平和の祭典と称しておきながらその犠牲者が出る・・・そして、それは実は「テロリスト様、攻撃してください」と言わんばかりの警備体制の中で発生しています。その後、世界はひとつのはずの五輪に出場ボイコットが発生した1980年のモスクワ、1984年のロスアンゼルスと続き、ついに今年の自称大国のどこぞの国での開催に至ると、現状では内政問題である自治やら独立やらをアピールの場に使いたい勢力とその独立を認めない勢力とのぶつかり合いに聖火と称するババ抜きのババが通過する国々に迷惑がかかる事態にまで発展しました。そして、私の大嫌いなメディアがその聖火とやらの動きをこれでもかとばかりにブラウン管から垂れ流し、世の人々は一喜一憂している様子です。

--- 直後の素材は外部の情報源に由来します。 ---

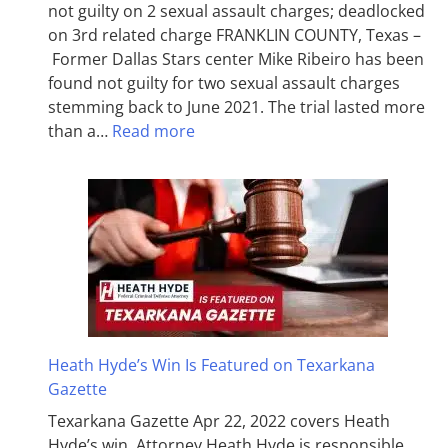
not guilty on 2 sexual assault charges; deadlocked
on 3rd related charge FRANKLIN COUNTY, Texas –
Former Dallas Stars center Mike Ribeiro has been
found not guilty for two sexual assault charges
stemming back to June 2021. The trial lasted more
than a…
Read more
Heath Hyde’s Win Is Featured on Texarkana
Gazette
Texarkana Gazette Apr 22, 2022 covers Heath
Hyde’s win. Attorney Heath Hyde is responsible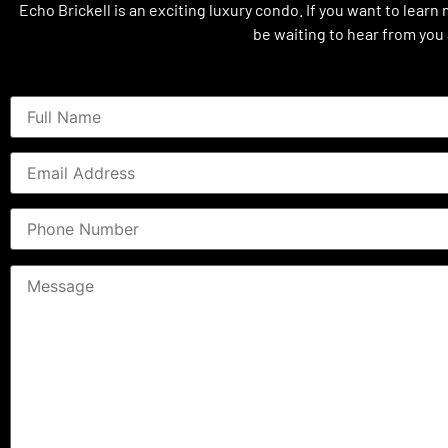
Echo Brickell is an exciting luxury condo. If you want to learn
be waiting to hear from you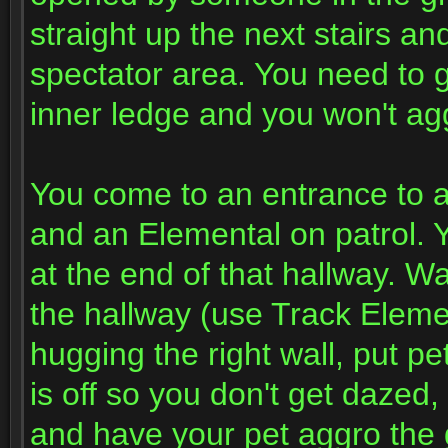
straight up the next stairs an
spectator area. You need to g
inner ledge and you won't agg
You come to an entrance to a
and an Elemental on patrol. Y
at the end of that hallway. Wa
the hallway (use Track Eleme
hugging the right wall, put 
is off so you don't get dazed
and have your pet aggro the g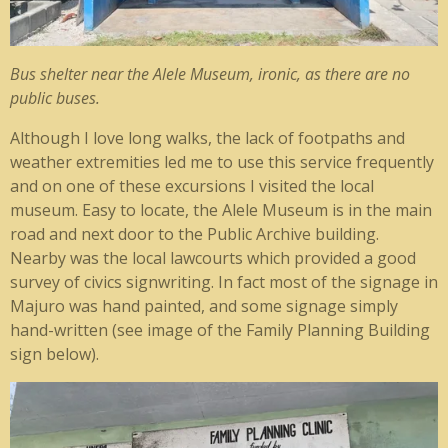
Bus shelter near the Alele Museum, ironic, as there are no
public buses.
Although I love long walks, the lack of footpaths and
weather extremities led me to use this service frequently
and on one of these excursions I visited the local
museum. Easy to locate, the Alele Museum is in the main
road and next door to the Public Archive building.
Nearby was the local lawcourts which provided a good
survey of civics signwriting. In fact most of the signage in
Majuro was hand painted, and some signage simply
hand-written (see image of the Family Planning Building
sign below).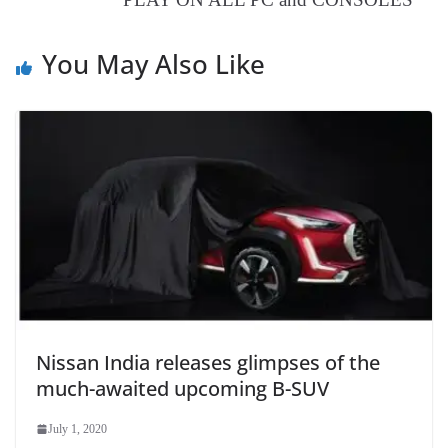
at
e
You May Also Like
Nissan India releases glimpses of the
much-awaited upcoming B-SUV
July 1, 2020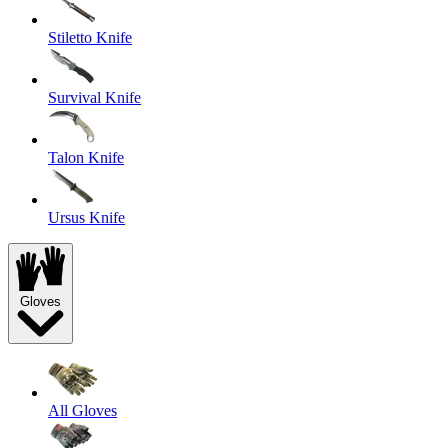
Stiletto Knife
Survival Knife
Talon Knife
Ursus Knife
Gloves
All Gloves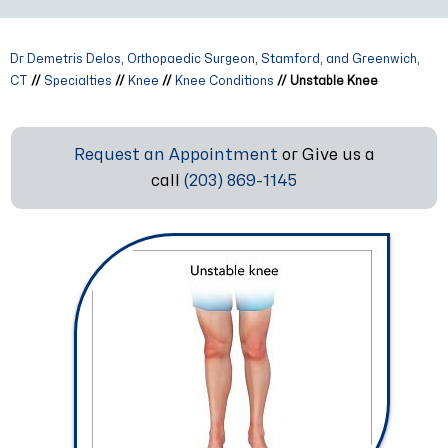
Dr Demetris Delos, Orthopaedic Surgeon, Stamford, and Greenwich,
CT
//
Specialties
//
Knee
//
Knee Conditions
// Unstable Knee
Request an Appointment
or Give us a
call
(203) 869-1145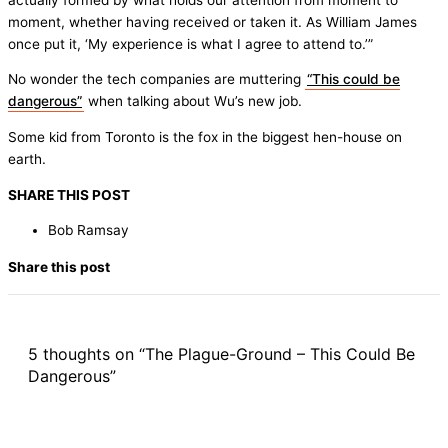
moment, whether having received or taken it. As William James
once put it, ‘My experience is what I agree to attend to.’”
No wonder the tech companies are muttering
“This could be
dangerous”
when talking about Wu’s new job.
Some kid from Toronto is the fox in the biggest hen-house on
earth.
SHARE THIS POST
Bob Ramsay
Share this post
5 thoughts on “The Plague-Ground – This Could Be
Dangerous”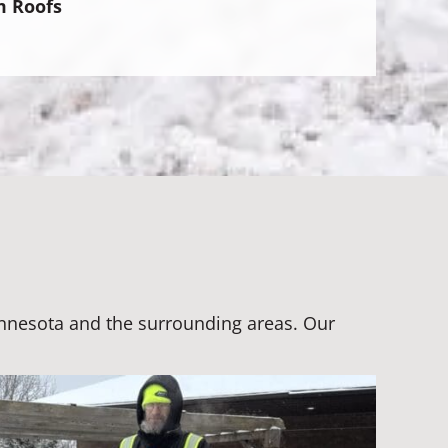
m Roofs
Minnesota and the surrounding areas. Our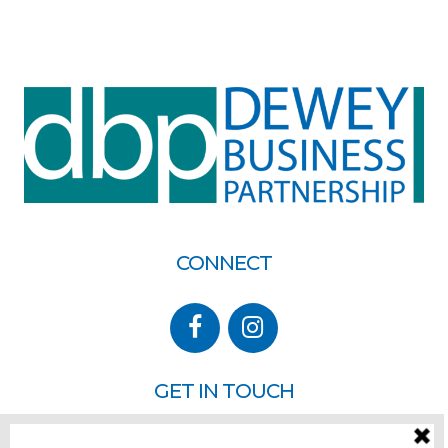
CONNECT
GET IN TOUCH
P.O. Box 260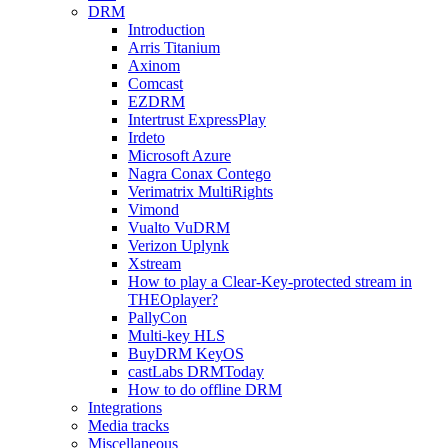
DRM
Introduction
Arris Titanium
Axinom
Comcast
EZDRM
Intertrust ExpressPlay
Irdeto
Microsoft Azure
Nagra Conax Contego
Verimatrix MultiRights
Vimond
Vualto VuDRM
Verizon Uplynk
Xstream
How to play a Clear-Key-protected stream in
THEOplayer?
PallyCon
Multi-key HLS
BuyDRM KeyOS
castLabs DRMToday
How to do offline DRM
Integrations
Media tracks
Miscellaneous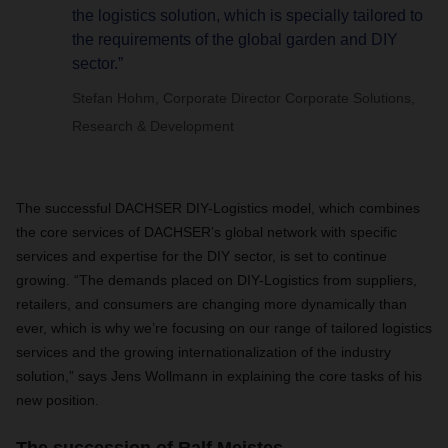
the logistics solution, which is specially tailored to
the requirements of the global garden and DIY
sector.”
Stefan Hohm, Corporate Director Corporate Solutions,
Research & Development
The successful DACHSER DIY-Logistics model, which combines
the core services of DACHSER’s global network with specific
services and expertise for the DIY sector, is set to continue
growing. “The demands placed on DIY-Logistics from suppliers,
retailers, and consumers are changing more dynamically than
ever, which is why we’re focusing on our range of tailored logistics
services and the growing internationalization of the industry
solution,” says Jens Wollmann in explaining the core tasks of his
new position.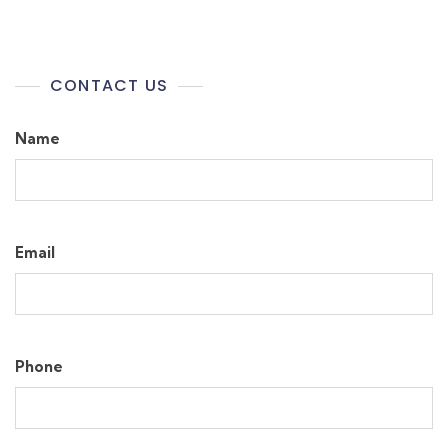
CONTACT US
Name
Email
Phone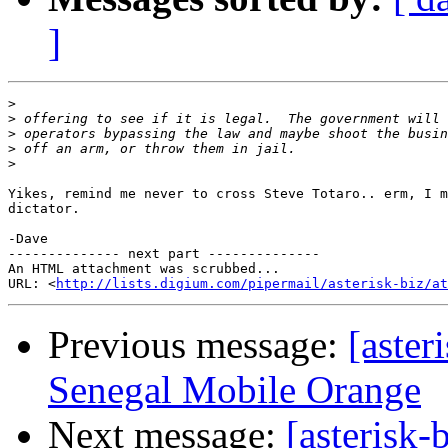
]
>
>
>
>
>
Yikes, remind me never to cross Steve Totaro.. erm, I m
dictator.

-Dave

-------------- next part --------------

An HTML attachment was scrubbed...

URL: <
http://lists.digium.com/pipermail/asterisk-biz/at
Previous message:
[aster
Senegal Mobile Orange
Next message:
[asterisk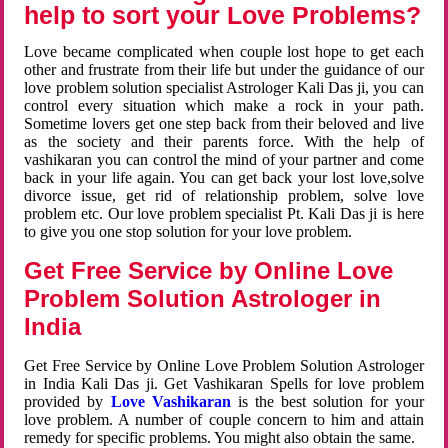
help to sort your Love Problems?
Love became complicated when couple lost hope to get each
other and frustrate from their life but under the guidance of our
love problem solution specialist Astrologer Kali Das ji, you can
control every situation which make a rock in your path.
Sometime lovers get one step back from their beloved and live
as the society and their parents force. With the help of
vashikaran you can control the mind of your partner and come
back in your life again. You can get back your lost love,solve
divorce issue, get rid of relationship problem, solve love
problem etc. Our love problem specialist Pt. Kali Das ji is here
to give you one stop solution for your love problem.
Get Free Service by Online Love
Problem Solution Astrologer in
India
Get Free Service by Online Love Problem Solution Astrologer
in India Kali Das ji. Get Vashikaran Spells for love problem
provided by
Love Vashikaran
is the best solution for your
love problem. A number of couple concern to him and attain
remedy for specific problems. You might also obtain the same.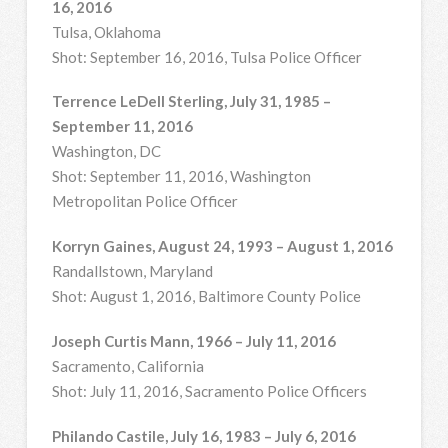
16, 2016
Tulsa, Oklahoma
Shot: September 16, 2016, Tulsa Police Officer
Terrence LeDell Sterling, July 31, 1985 –
September 11, 2016
Washington, DC
Shot: September 11, 2016, Washington
Metropolitan Police Officer
Korryn Gaines, August 24, 1993 – August 1, 2016
Randallstown, Maryland
Shot: August 1, 2016, Baltimore County Police
Joseph Curtis Mann, 1966 – July 11, 2016
Sacramento, California
Shot: July 11, 2016, Sacramento Police Officers
Philando Castile, July 16, 1983 – July 6, 2016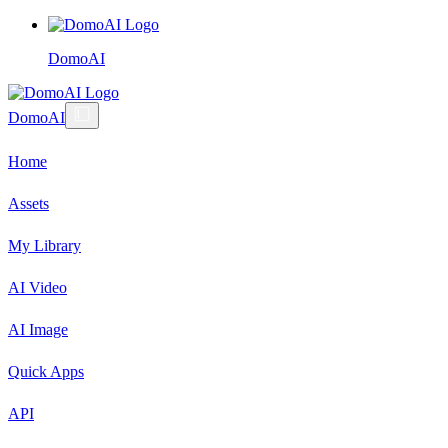
DomoAI
DomoAI
Home
Assets
My Library
AI Video
AI Image
Quick Apps
API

我が国の一部愚民はその大国と独立を求める勢力のいずれかに正義を見出し、彼等にエールを送ったり支援したりしておりますが、いずれにしても愚行も甚だしい。私自身の信条である「地球市民」という立場からはそのようなくだらない論争はやめて仲良くしなさい!というのが一番言いたいところですが、実はこれは、隣家の親子喧嘩が町内会に飛び火しているレベルのハナシでしかないのです。隣のセガレが自ら月給取りとなり、自活できる立場になったことにオヤジがそれを許さないという問題に我が家の人間が口を挟む必要は無いはず。それをことさらに人権やら人道的やらいう言葉の好きなメディアが煽るものですから本来スポーツ行事の一環であるこの五輪が利用されてしまうのです。

そもそも聖火リレーというものはヒトラーがその権力を誇示するために始めた行為ですから、最もこの「平和の祭典」にそぐわないものですし、大会における試合というものは、武道の世界では、「死合い」という、言わば戦争の代替品なのです。トーナメントでは「生き残った」者が次の生存権を賭けて闘うわけですから、まさにこれは擬似的な殺し合いであります。我が国のような場合はまだ良いのですが、さして裕福でない国では大多数の国民が餓えに苦しんでいる中、国の威信を賭けて闘う選手たちにが格段に優遇され、その一生が保障されているという理不尽が存在しています。そんな無茶をして出てくる国々には「その前に自国民にパンを喰わせてやれ」と言いたいし、それなりに裕福な国は何千万円もかけてたった一足の靴を開発するのなら「そのカネで隣人にコメでも買ってやれ!」と言いたい。世界の情勢変化でメジャーなスポーツはそれぞれの世界大会が行われる時代なんですから、もうオリンピックなんぞという無駄遣いは辞めて、福祉なりなんなりに力を注ぐのが21世紀の人類のあるべき姿であろう・・・と言えば、単なるアンチテーゼではなく発展的詭弁であるということがご理解いただけるかと思います。